I sympathize with catechists and youth ministers seeking to engage youth in today’s culture. But if we are having a hard time keeping youths in our programs — and I don’t think there is any question that we are — then that is a separate issue from when to administer the Sacrament of Confirmation. Using Confirmation to artificially boost youth participation may make us feel better in the short term, but I don’t think we will see any long-term benefits.
Tomorrow: the theological reason and the heart of the matter!
Last week I made an unusual request of my pastor. Our second child will be preparing to receive First Communion next year, and I asked our pastor if he (and the bishop) would be open to having him Confirmed first.*
The order of the Sacraments of Initiation for children in parishes is a hot topic in catechetical circles. As you may know, the “correct” order is Baptism-Confirmation-Eucharist. For a variety of historical and pastoral reasons, in the United States we typically Baptize children as infants, give them First Communion, and only later confirm them as teens. Some dioceses have begun to revert to the more traditional sequence. I don’t pretend to know all the arguments for and against “restored order,” but as I’ve reflected on it I’ve come up with several reasons why I think it’s a good idea.
One reason, ironically, has come from our bishop. Since his installation nearly a year ago, the bishop has been speaking regularly about the call to holiness and the struggle against sin and temptation. This is an important message, and he has encouraged a variety of practices designed to call people to repentance, to strengthen is against evil, and lead more holy lives, even going so far as to authorize parishes to recite the Prayer to St. Michael after Mass on Sundays.
But if sanctification is of such importance, why do we deny the grace to this sacrament to young people just at the moment in their lives when they need it the most?

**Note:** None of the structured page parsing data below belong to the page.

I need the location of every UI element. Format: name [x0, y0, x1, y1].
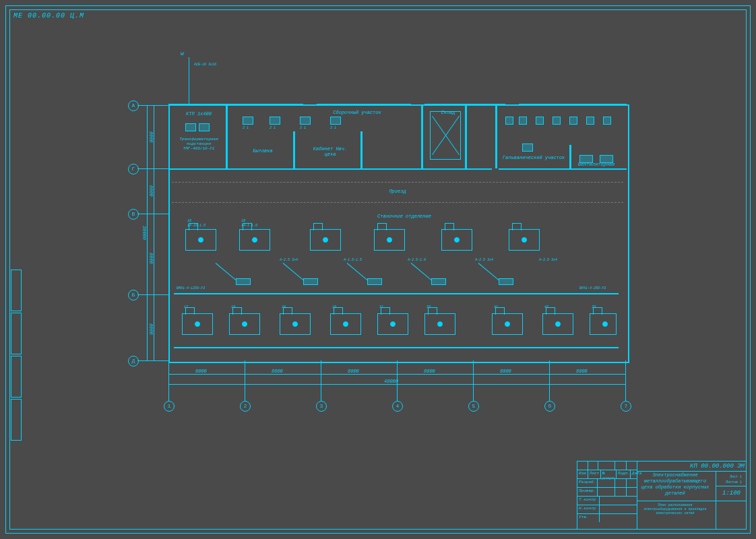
- equipment: [300, 117, 311, 125]
- equipment: [569, 117, 577, 125]
- wall: [168, 104, 303, 106]
- room-stanochnoe: Станочное отделение: [364, 214, 445, 219]
- partition-v: [495, 104, 497, 168]
- machine-tool: [441, 229, 472, 251]
- floor-plan: W АСБ-10 3х16 КТП 1х400 Трансформаторная…: [121, 91, 633, 381]
- axis-line: [137, 360, 168, 361]
- side-field: [11, 270, 22, 311]
- tag: А-2.5-1.0: [408, 258, 426, 262]
- machine-tool: [330, 313, 361, 335]
- machine-tool: [229, 313, 260, 335]
- tag: 18: [332, 305, 336, 309]
- tag: 17: [184, 305, 188, 309]
- dim: 30000: [141, 226, 147, 240]
- machine-tool: [492, 313, 523, 335]
- tag: 41: [494, 305, 498, 309]
- machine-tool: [377, 313, 408, 335]
- transformer: [199, 123, 210, 131]
- tag: 19: [231, 305, 235, 309]
- axis-line: [168, 360, 169, 401]
- title-block-scale: 1:100: [722, 490, 741, 497]
- dim-line-v: [154, 105, 154, 360]
- dim: 8000: [195, 369, 207, 374]
- machine-tool: [280, 313, 311, 335]
- partition-v: [569, 145, 571, 168]
- equipment: [536, 117, 544, 125]
- tag: 42: [544, 305, 548, 309]
- side-field: [11, 399, 22, 441]
- tag: А-2.5 3х4: [280, 258, 298, 262]
- sklad-hatch: [430, 111, 461, 160]
- wall: [317, 104, 411, 106]
- title-block-code: КП 00.00.000 ЭМ: [690, 463, 745, 470]
- drawing-code-top: МЕ 00.00.00 Ц.М: [13, 12, 84, 20]
- tag: 24: [282, 305, 286, 309]
- grid-axis-v: 6: [544, 401, 555, 412]
- dim-line: [168, 384, 625, 385]
- machine-tool: [542, 313, 573, 335]
- side-field: [11, 313, 22, 354]
- partition-v: [226, 104, 228, 168]
- busbar-2: [174, 347, 619, 348]
- equipment: [519, 117, 527, 125]
- tb-sheets: Листов 1: [726, 480, 742, 484]
- dim: 8000: [576, 369, 588, 374]
- room-sborochny: Сборочный участок: [323, 110, 391, 115]
- grid-axis-h: Б: [128, 290, 139, 300]
- binding-strip: [11, 270, 19, 526]
- grid-axis-h: Г: [128, 164, 139, 175]
- machine-tool: [182, 313, 213, 335]
- partition-v: [293, 131, 295, 168]
- machine-tool: [509, 229, 540, 251]
- equipment: [270, 117, 280, 125]
- room-galvanic: Гальванический участок: [500, 155, 567, 160]
- grid-axis-v: 3: [316, 401, 327, 412]
- grid-axis-v: 4: [392, 401, 403, 412]
- equipment: [243, 117, 253, 125]
- axis-line: [245, 360, 245, 401]
- axis-line: [625, 360, 626, 401]
- axis-line: [321, 360, 321, 401]
- axis-line: [549, 360, 550, 401]
- cable-w-label: W: [181, 51, 184, 57]
- busbar-label: ШМА1-4-1250-У3: [177, 286, 205, 290]
- machine-tool: [239, 229, 270, 251]
- partition-v: [465, 104, 467, 168]
- grid-axis-h: А: [128, 100, 139, 111]
- axis-line: [137, 168, 168, 169]
- title-block: КП 00.00.000 ЭМ ИзмЛист№ докумПодп.Дата …: [577, 461, 747, 530]
- partition: [168, 168, 492, 170]
- dim: 6000: [148, 185, 154, 197]
- title-block-subtitle: План расположения электрооборудования и …: [638, 503, 712, 515]
- transformer: [185, 123, 196, 131]
- grid-axis-h: В: [128, 209, 139, 220]
- tag: 19: [241, 219, 245, 223]
- machine-tool: [424, 313, 455, 335]
- grid-axis-v: 1: [164, 401, 175, 412]
- dim: 8000: [348, 369, 359, 374]
- tag: 33: [592, 305, 596, 309]
- welder: [236, 278, 251, 285]
- tag: 33: [427, 305, 431, 309]
- grid-axis-v: 2: [240, 401, 251, 412]
- dim: 8000: [148, 323, 154, 335]
- partition: [499, 168, 627, 170]
- driveway-edge: [172, 202, 623, 203]
- welder: [499, 278, 513, 285]
- tag: 14-1-1.0: [241, 224, 257, 228]
- axis-line: [473, 360, 474, 401]
- dim-line-v: [147, 105, 148, 360]
- axis-line: [137, 105, 168, 106]
- room-kabinet: Кабинет Нач. цеха: [310, 146, 350, 157]
- axis-line: [137, 294, 168, 295]
- tb-sheet: Лист 1: [730, 475, 742, 479]
- welder: [431, 278, 446, 285]
- fan: [579, 155, 593, 163]
- equipment: [603, 117, 611, 125]
- dim: 8000: [500, 369, 511, 374]
- room-ktp: КТП 1х400: [175, 111, 222, 117]
- equipment: [586, 117, 594, 125]
- axis-line: [137, 214, 168, 214]
- room-ktp-sub: Трансформаторная подстанция ТМГ-400/10-У…: [172, 137, 225, 151]
- tag: 18: [187, 219, 191, 223]
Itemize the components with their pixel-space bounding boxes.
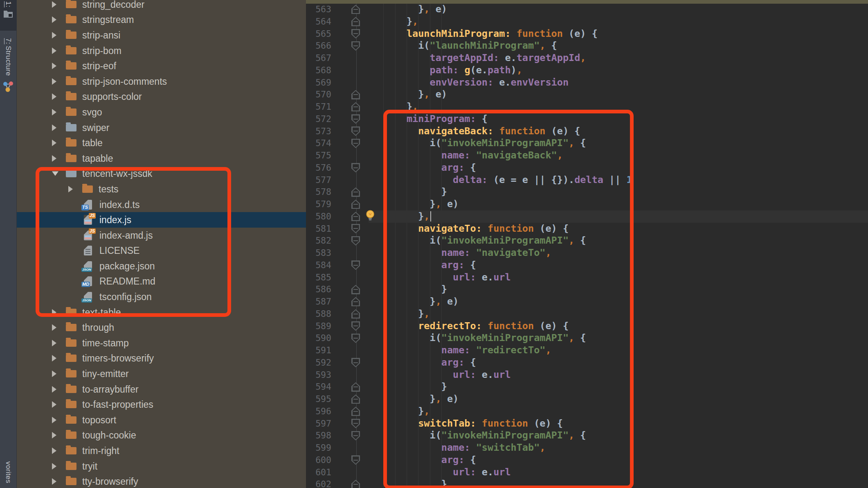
tree-item[interactable]: strip-json-comments xyxy=(17,74,306,89)
fold-marker-icon[interactable] xyxy=(351,297,360,306)
fold-marker-icon[interactable] xyxy=(351,199,360,209)
fold-marker-icon[interactable] xyxy=(351,102,360,111)
fold-marker-icon[interactable] xyxy=(351,285,360,294)
chevron-right-icon[interactable] xyxy=(52,140,56,146)
fold-marker-icon[interactable] xyxy=(351,29,360,38)
fold-slot xyxy=(331,16,369,28)
fold-marker-icon[interactable] xyxy=(351,236,360,246)
tree-item[interactable]: tapable xyxy=(17,151,306,166)
chevron-right-icon[interactable] xyxy=(52,63,56,69)
fold-marker-icon[interactable] xyxy=(351,41,360,51)
fold-marker-icon[interactable] xyxy=(351,114,360,124)
tree-item[interactable]: svgo xyxy=(17,104,306,120)
code-line[interactable]: 568 path: g(e.path), xyxy=(306,64,868,77)
chevron-right-icon[interactable] xyxy=(52,93,56,100)
fold-slot xyxy=(331,149,369,162)
intention-bulb-icon[interactable] xyxy=(365,210,375,223)
fold-marker-icon[interactable] xyxy=(351,394,360,404)
tool-button-structure[interactable]: 7:Structure xyxy=(0,38,16,93)
chevron-right-icon[interactable] xyxy=(52,478,56,485)
fold-slot xyxy=(331,357,369,369)
chevron-right-icon[interactable] xyxy=(52,78,56,85)
fold-marker-icon[interactable] xyxy=(351,260,360,270)
tool-button-project[interactable]: 1: xyxy=(0,0,16,31)
code-line[interactable]: 570 }, e) xyxy=(306,88,868,101)
tree-item[interactable]: tty-browserify xyxy=(17,474,306,488)
chevron-right-icon[interactable] xyxy=(52,47,56,54)
chevron-right-icon[interactable] xyxy=(52,340,56,346)
fold-marker-icon[interactable] xyxy=(351,5,360,14)
tree-item[interactable]: tiny-emitter xyxy=(17,366,306,382)
fold-slot xyxy=(331,442,369,454)
fold-marker-icon[interactable] xyxy=(351,139,360,148)
fold-marker-icon[interactable] xyxy=(351,382,360,392)
fold-marker-icon[interactable] xyxy=(351,419,360,428)
fold-marker-icon[interactable] xyxy=(351,455,360,465)
chevron-right-icon[interactable] xyxy=(52,355,56,361)
tree-item[interactable]: swiper xyxy=(17,120,306,136)
line-number: 570 xyxy=(306,90,331,99)
fold-marker-icon[interactable] xyxy=(351,480,360,488)
chevron-right-icon[interactable] xyxy=(52,16,56,23)
fold-slot xyxy=(331,454,369,466)
chevron-right-icon[interactable] xyxy=(52,432,56,438)
chevron-right-icon[interactable] xyxy=(52,463,56,470)
line-number: 563 xyxy=(306,5,331,14)
fold-marker-icon[interactable] xyxy=(351,321,360,331)
tree-item[interactable]: time-stamp xyxy=(17,335,306,351)
tree-item[interactable]: tryit xyxy=(17,459,306,474)
chevron-right-icon[interactable] xyxy=(52,32,56,38)
chevron-right-icon[interactable] xyxy=(52,109,56,115)
tree-item[interactable]: supports-color xyxy=(17,89,306,105)
tree-item[interactable]: table xyxy=(17,135,306,151)
code-line[interactable]: 569 envVersion: e.envVersion xyxy=(306,77,868,89)
tree-item[interactable]: stringstream xyxy=(17,12,306,28)
chevron-right-icon[interactable] xyxy=(52,324,56,331)
tree-item[interactable]: tough-cookie xyxy=(17,428,306,443)
tree-item[interactable]: strip-bom xyxy=(17,43,306,59)
chevron-right-icon[interactable] xyxy=(52,371,56,377)
fold-marker-icon[interactable] xyxy=(351,309,360,319)
fold-marker-icon[interactable] xyxy=(351,431,360,441)
chevron-right-icon[interactable] xyxy=(52,417,56,423)
code-line[interactable]: 564 }, xyxy=(306,16,868,28)
chevron-right-icon[interactable] xyxy=(52,386,56,393)
fold-marker-icon[interactable] xyxy=(351,163,360,172)
fold-marker-icon[interactable] xyxy=(351,90,360,99)
chevron-right-icon[interactable] xyxy=(52,401,56,408)
tree-item-label: supports-color xyxy=(82,91,142,102)
fold-slot xyxy=(331,3,369,16)
tree-item[interactable]: to-fast-properties xyxy=(17,397,306,412)
fold-slot xyxy=(331,28,369,40)
code-line[interactable]: 566 i("launchMiniProgram", { xyxy=(306,40,868,52)
tool-button-favorites[interactable]: vorites xyxy=(0,461,16,483)
fold-marker-icon[interactable] xyxy=(351,358,360,367)
tree-item[interactable]: toposort xyxy=(17,412,306,428)
line-number: 601 xyxy=(306,468,331,477)
tree-item[interactable]: strip-ansi xyxy=(17,27,306,43)
ide-window: 1: 7:Structure vorites string_decoderstr… xyxy=(0,0,868,488)
fold-marker-icon[interactable] xyxy=(351,334,360,343)
fold-marker-icon[interactable] xyxy=(351,127,360,136)
folder-icon xyxy=(66,478,76,485)
code-line[interactable]: 567 targetAppId: e.targetAppId, xyxy=(306,52,868,64)
tree-item[interactable]: through xyxy=(17,320,306,335)
fold-marker-icon[interactable] xyxy=(351,17,360,26)
fold-marker-icon[interactable] xyxy=(351,212,360,221)
code-line[interactable]: 563 }, e) xyxy=(306,3,868,16)
tree-item[interactable]: timers-browserify xyxy=(17,351,306,366)
folder-icon xyxy=(66,355,76,362)
chevron-right-icon[interactable] xyxy=(52,155,56,162)
tree-item[interactable]: string_decoder xyxy=(17,0,306,12)
chevron-right-icon[interactable] xyxy=(52,447,56,454)
chevron-right-icon[interactable] xyxy=(52,1,56,8)
tree-item[interactable]: to-arraybuffer xyxy=(17,382,306,397)
chevron-right-icon[interactable] xyxy=(52,124,56,131)
fold-marker-icon[interactable] xyxy=(351,188,360,197)
fold-marker-icon[interactable] xyxy=(351,224,360,233)
code-line[interactable]: 565 launchMiniProgram: function (e) { xyxy=(306,28,868,40)
fold-marker-icon[interactable] xyxy=(351,407,360,416)
tree-item[interactable]: trim-right xyxy=(17,443,306,459)
fold-slot xyxy=(331,64,369,77)
tree-item[interactable]: strip-eof xyxy=(17,58,306,74)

We have all heard it said that being a teenager today is harder than in the past. If we truly believe in the efficacy of Confirmation — if we really believe that it seals us in the Holy Spirit — why would we seek to push back the time when teens can make use of those gifts?
That’s one of the reasons I’ve asked my pastor to consider this request. I’ll share two more reasons over the next couple days. If you have experience with restored order, or have thoughts on this reason, I’d love to hear about them in the comments.
* For those interested, my pastor said he would talk over my request with the bishop and get back to me in a few months — which is exactly what I hoped and expected.